Real systems rarely stop at “row in, prediction out”. They need conditional model usage, fallback logic, model composition, version routing and experimentation. For example, if one model returns a low-confidence result, the system may need to call another model, apply a fallback rule or route the case for additional processing.

This is decision logic, not just model invocation.

SQL tends to treat a model as a function. Real systems treat models as elements of a broader decision process. As that process grows, orchestration moves outside SQL, and with it the control over how the system actually behaves.

Where this leaves us

These examples are not meant to prove that Streaming SQL is useless. It is not. SQL remains a good abstraction when the problem is naturally relational: filtering, projecting, joining and aggregating streams.

But real-time decision logic often has a different shape. It updates state event by event. It reacts to partial information. It calls external systems. It controls when results should be emitted. It treats ML models not just as functions, but as parts of a larger decision process.

When this logic cannot be expressed directly in SQL, the usual fallback is custom Flink code.
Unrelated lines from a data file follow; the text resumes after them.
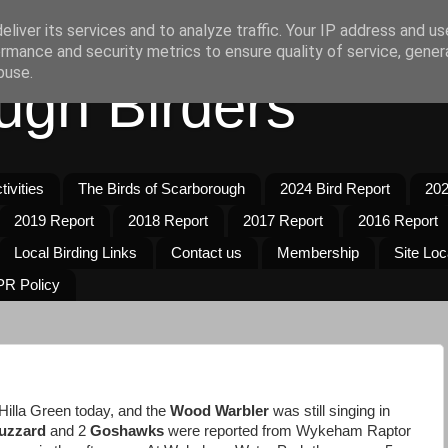
liver its services and to analyze traffic. Your IP address and u
rmance and security metrics to ensure quality of service, gene
buse.
ugh Birders
ivities
The Birds of Scarborough
2024 Bird Report
202
2019 Report
2018 Report
2017 Report
2016 Report
Local Birding Links
Contact us
Membership
Site Loc
R Policy
 Hilla Green today, and the
Wood Warbler
was still singing in
uzzard
and 2
Goshawks
were reported from Wykeham Raptor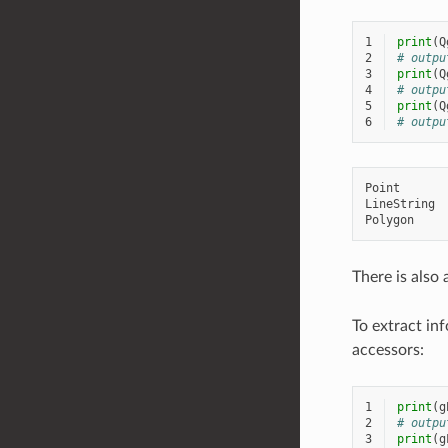
1
print
(
Q
2
# outpu
3
print
(
Q
4
# outpu
5
print
(
Q
6
# outpu
Point

LineString

There is also
To extract in
accessors:
1
print
(
g
2
# outpu
3
print
(
g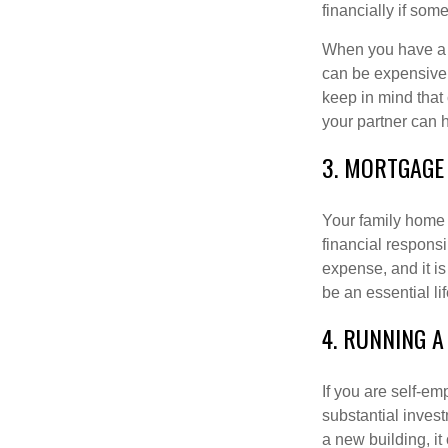
financially if so
When you have a ki
can be expensive 
keep in mind that
your partner can 
3. MORTGAGE
Your family home m
financial responsi
expense, and it is
be an essential li
4. RUNNING A
If you are self-e
substantial invest
a new building, it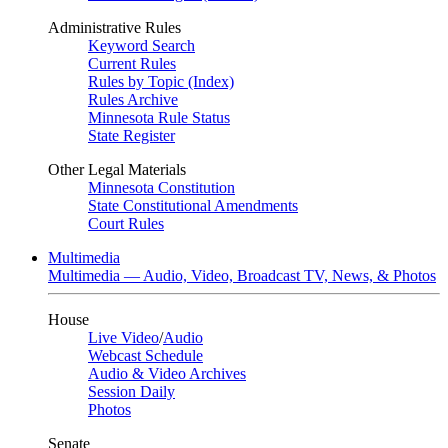
Administrative Rules
Keyword Search
Current Rules
Rules by Topic (Index)
Rules Archive
Minnesota Rule Status
State Register
Other Legal Materials
Minnesota Constitution
State Constitutional Amendments
Court Rules
Multimedia
Multimedia — Audio, Video, Broadcast TV, News, & Photos
House
Live Video
/
Audio
Webcast Schedule
Audio & Video Archives
Session Daily
Photos
Senate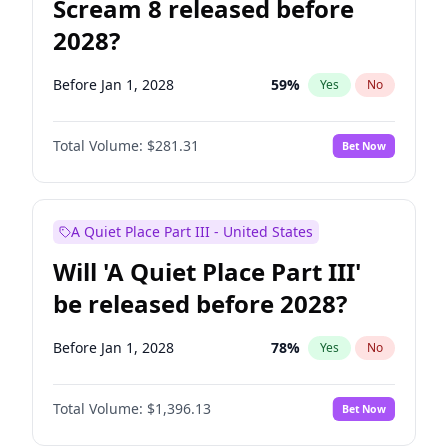
Scream 8 released before
2028?
Before Jan 1, 2028
59
%
Yes
No
Total Volume:
$281.31
Bet Now
A Quiet Place Part III - United States
Will 'A Quiet Place Part III'
be released before 2028?
Before Jan 1, 2028
78
%
Yes
No
Total Volume:
$1,396.13
Bet Now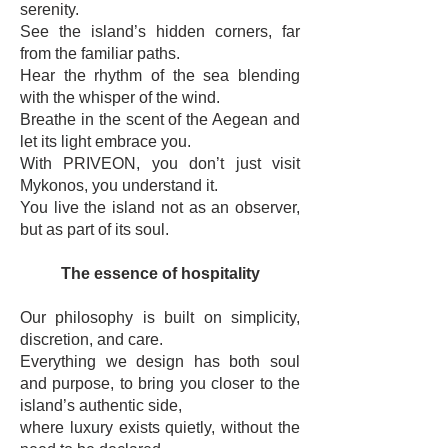
serenity.
See the island’s hidden corners, far
from the familiar paths.
Hear the rhythm of the sea blending
with the whisper of the wind.
Breathe in the scent of the Aegean and
let its light embrace you.
With PRIVEON, you don’t just visit
Mykonos, you understand it.
You live the island not as an observer,
but as part of its soul.
The essence of hospitality
Our philosophy is built on simplicity,
discretion, and care.
Everything we design has both soul
and purpose, to bring you closer to the
island’s authentic side,
where luxury exists quietly, without the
That solves the technical problem, but it also changes who can work on the algorithm. The logic moves from an authoring environment into Java or Scala code maintained by specialized developers.

That is the point where the spreadsheet moment disappears.

Nussknacker is our attempt to avoid this forced choice. The goal is not to replace developers. Developers are still needed to create components, integrations and platform capabilities. The goal is to make everyday real-time decision logic visible, composable, testable and changeable without turning every change into a Flink development task.

So the practical distinction is not “SQL or code”. It is closer to this:

Use Streaming SQL when the logic is mainly relational and stable.

Consider Nussknacker when the logic is decision-oriented, domain-knowledge-heavy, frequently changing, or likely to require many iterations before it is right.

Use the DataStream API when you need something that cannot reasonably be expressed with existing higher-level building blocks: for example, a new reusable component, a custom connector, unusual state/timer behavior, or extreme performance tuning that must be hand-coded.